The inclusion/exclusion of the Apocrypha: The Bible used by Jesus, his disciples, and the early Christian movement was the Septuagint (a.k.a. LXX). This was a Greek translation from the original Hebrew. It included a number of books that are commonly called the Apocrypha. These books appear in the translations of the Bible used by Roman Catholic, Eastern Orthodox and some Anglican churches. They have been deleted in the translations used by Protestants and most Anglicans. One reason for their removal was a passage which implies the existence of Purgatory. Thus, the range of books in the Bible which are to be considered inerrant is open to debate among Christians. However, in any given denomination, the official canon is firmly established.
The selection of the Christian Scriptures: There were three main movements within early Christianity:
• The Jewish Christians, who formed a reform movement within Judaism centered in Jerusalem, with James -- a brother of Jesus -- as their leader;
• Pauline Christians who were mainly former Pagans who followed the teachings of Paul, and
• Gnostics who had a unique religious belief based on knowledge.
Among the three groups, there were on the order of forty gospels, probably hundreds of epistles (letters), and a few examples of apocalyptic literature similar to Revelation. All were considered authoritative by various early Christian groups.
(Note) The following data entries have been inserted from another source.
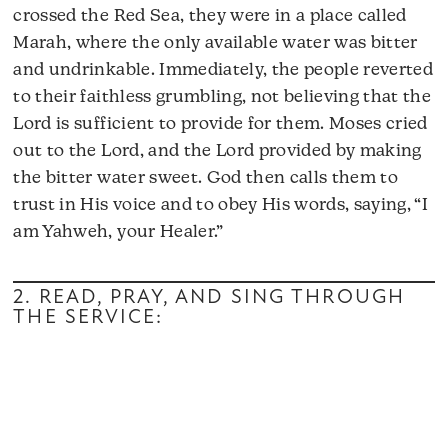
crossed the Red Sea, they were in a place called
Marah, where the only available water was bitter
and undrinkable. Immediately, the people reverted
to their faithless grumbling, not believing that the
Lord is sufficient to provide for them. Moses cried
out to the Lord, and the Lord provided by making
the bitter water sweet. God then calls them to
trust in His voice and to obey His words, saying, “I
am Yahweh, your Healer.”
2. READ, PRAY, AND SING THROUGH
THE SERVICE: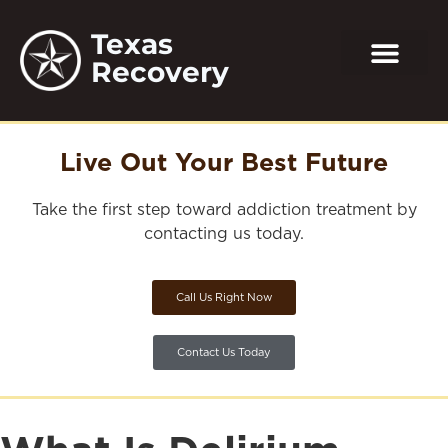
Texas
Recovery
Live Out Your Best Future
Take the first step toward addiction treatment by
contacting us today.
Call Us Right Now
Contact Us Today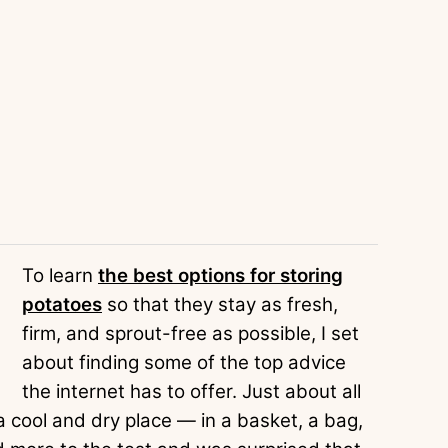
To learn
the best options for storing
potatoes
so that they stay as fresh,
firm, and sprout-free as possible, I set
about finding some of the top advice
the internet has to offer. Just about all
 cool and dry place — in a basket, a bag,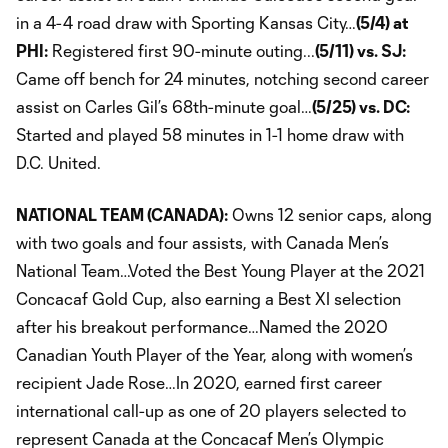
in a 4-4 road draw with Sporting Kansas City…
(5/4) at
PHI:
Registered first 90-minute outing...
(5/11) vs. SJ:
Came off bench for 24 minutes, notching second career
assist on Carles Gil’s 68th-minute goal…
(5/25) vs. DC:
Started and played 58 minutes in 1-1 home draw with
D.C. United.
NATIONAL TEAM (CANADA):
Owns 12 senior caps, along
with two goals and four assists, with Canada Men’s
National Team…Voted the Best Young Player at the 2021
Concacaf Gold Cup, also earning a Best XI selection
after his breakout performance…Named the 2020
Canadian Youth Player of the Year, along with women’s
recipient Jade Rose…In 2020, earned first career
international call-up as one of 20 players selected to
represent Canada at the Concacaf Men’s Olympic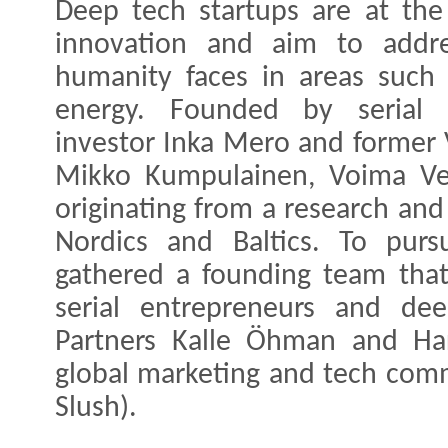
Deep tech startups are at the 
innovation and aim to addre
humanity faces in areas such 
energy. Founded by serial 
investor Inka Mero and former 
Mikko Kumpulainen, Voima Ven
originating from a research and
Nordics and Baltics. To pur
gathered a founding team that
serial entrepreneurs and dee
Partners Kalle Öhman and Har
global marketing and tech comm
Slush).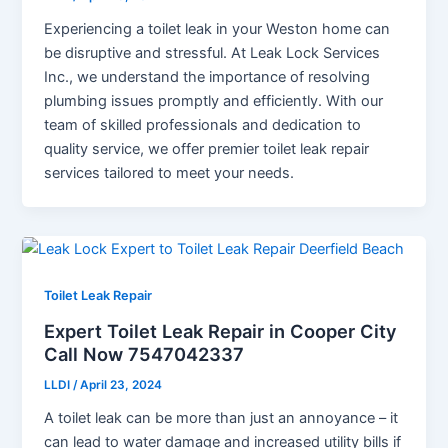
Experiencing a toilet leak in your Weston home can
be disruptive and stressful. At Leak Lock Services
Inc., we understand the importance of resolving
plumbing issues promptly and efficiently. With our
team of skilled professionals and dedication to
quality service, we offer premier toilet leak repair
services tailored to meet your needs.
Toilet Leak Repair
Expert Toilet Leak Repair in Cooper City
Call Now 7547042337
LLDI
/
April 23, 2024
A toilet leak can be more than just an annoyance – it
can lead to water damage and increased utility bills if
When the bishops fixed the official canon centuries later, they selected the Hebrew Scriptures, and 27 books. The latter consisted of only four gospels, Acts, 21 epistles, and Revelation. The concept of inerrancy requires that they did not make any errors in their selection: that the authors of the 27 books that were selected were all inspired by God and written without error. This would imply that the Bishops' selection process must have been guided by God so that errant books were not chosen. The Gospel of John was almost rejected by the early Church because of its heavily Gnostic content. Revelation almost did not make it into the Bible either, because it described God in angry, hateful terms that seemed incompatible with the loving Abba (Dad) that Jesus prayed to. When Emperor Constantine ordered 50 copies of the Bible to be copied, they included The Letter of Barnabas and The Shepard of Hermes -- two books that do not appear in today's Bibles.
Author Richard Nicholson wrote:
"The Canon evolved obscurely over many centuries. Books were accepted by some and banned by others. Books accepted for centuries were rejected later. Rival church factions excluded each other's scriptures. Personality clashes and rival ambitions were responsible for the disappearance of much that scholars would like to read today." 4
The extreme animosity, political armtwisting, and banishing or exiling of non-conforming bishops would seem to indicate that the book selection process was a very human one and not inspired by God.
Grammatical errors: Biblical scholars have noted that almost every page of the Bible, whether written in Hebrew, Aramaic, or Greek contains both spelling and grammatical errors. Although some spelling errors could be attributed to mistakes by later copyists, it appears reasonable to assume that some of the grammatical errors were in the original copy. If one assumes that the Bible is not inerrant, then one would expect errors of all types to creep into the Bible: errors in fact, errors in belief, errors in spelling and errors in grammar. But if the Bible is inerrant, one wonders why the original writings were not free of errors in grammar.